Context: Suppose $w(z,\bar{z})\in C^1$ and $D$ a simply connected region bounded by a sufficiently smooth curve $\Gamma$. Note that $w$ is complex but is not required to be analytic. Then,
$$
\boxed{\oint_{\Gamma}dz\,w = i\int_Dd^2z\,\partial_{\bar{z}}w}\qquad(1)
$$
which can be demonstrated, e.g., by writing everything in real coordinates, $z=x+iy$, $w(z,\bar{z})=u(x,y)+iv(x,y)$, $d^2z=2dxdy$ and $\partial_{\bar{z}}=\frac{1}{2}(\partial_x+i\partial_y)$, and then equating real and imaginary parts.

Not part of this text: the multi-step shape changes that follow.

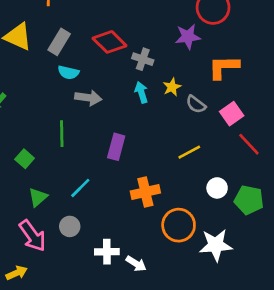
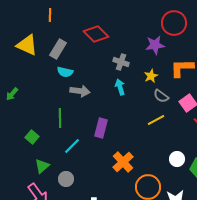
red diamond: (110, 42) -> (96, 34), moved
yellow star: (172, 87) -> (151, 76), moved
yellow line: (189, 152) -> (156, 120), moved
cyan line: (80, 188) -> (72, 146), moved
orange cross: (145, 192) -> (123, 162), turned -30
gray circle: (70, 226) -> (66, 179), moved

The resulting equations are precisely Green's Theorem,
$$
\oint_{\Gamma}\big(dx \,v+dy\,u\big) = \int_Ddxdy\big(\partial_xu-\partial_yv\big)
$$
which we take for granted. Eqn (1) makes the correspondence with Cauchy's theorem manifest (to which it reduces when $w=w(z)$ is analytic).
Show under the same hypotheses leading to (1) and with $z$ a fixed point in $D$ that:
$$
\boxed{w(z,\bar{z}) = \oint_{\Gamma}\frac{d\zeta}{2\pi i}\frac{w(\zeta,\bar{\zeta})}{\zeta-z}-\frac{1}{2\pi}\int_Dd^2\zeta\,\frac{\partial_{\bar{\zeta}}w(\zeta,\bar{\zeta})}{\zeta-z}}\qquad(2)
$$
Following L. Bers, Riemann Surfaces, 1957-1958, Lect. 3, to prove this apply (1) to the function
$$
W(\zeta,\bar{\zeta}):= \frac{1}{2\pi i}\frac{w(\zeta,\bar{\zeta})}{\zeta-z},
$$
choose to integrate over a region $D-D'$ bounded by $\Gamma+\Gamma'$ as shown in the figure (the standard keyhole),
and take $D'$ centred at $z\in D'$. The resulting relation is:
$$
-\oint\limits_{\Gamma'}\frac{d\zeta}{2\pi i}\frac{w(\zeta,\bar{\zeta})}{\zeta-z}=\oint\limits_{\Gamma}\frac{d\zeta}{2\pi i}\frac{w(\zeta,\bar{\zeta})}{\zeta-z}-\frac{1}{2\pi}\int\limits_{D-D'}d^2\zeta\,\frac{\partial_{\bar{\zeta}}w(\zeta,\bar{\zeta})}{\zeta-z}.\qquad(3)
$$
Bers states that the integral on the LHS in (3) reduces to $w(z,\bar{z})$ when we take the radius of $D'$ (call it $r=|\zeta-z|$) to zero, and that this can be shown by estimating the difference between this integral and $w(z,\bar{z})$ and taking $r\rightarrow 0$. The result (2) follows.
My questions:
(a) Given $w(\zeta,\bar{\zeta})$ is only $C^1$ (and not infinitely differentiable) how can we show that the LHS of (3) tends to $w(z,\bar{z})$ as $r\rightarrow 0$? E.g., we cannot use Taylor series, so what is the estimation procedure in these cases?
(update: I suppose that as $r\rightarrow 0$, $w(\zeta,\bar{\zeta})\rightarrow w(z,\bar{z})$ by definition, following from the fact that it is continuous in the domain containing $D$. Is this reasoning correct?)
(b) How to show that the integral over $D-D'$ in (3) reduces to the integral over $D$ shown in (2) when we take $r\rightarrow 0$? For example, is it clear there is no obstruction due to the apparent pole at $\zeta=z$?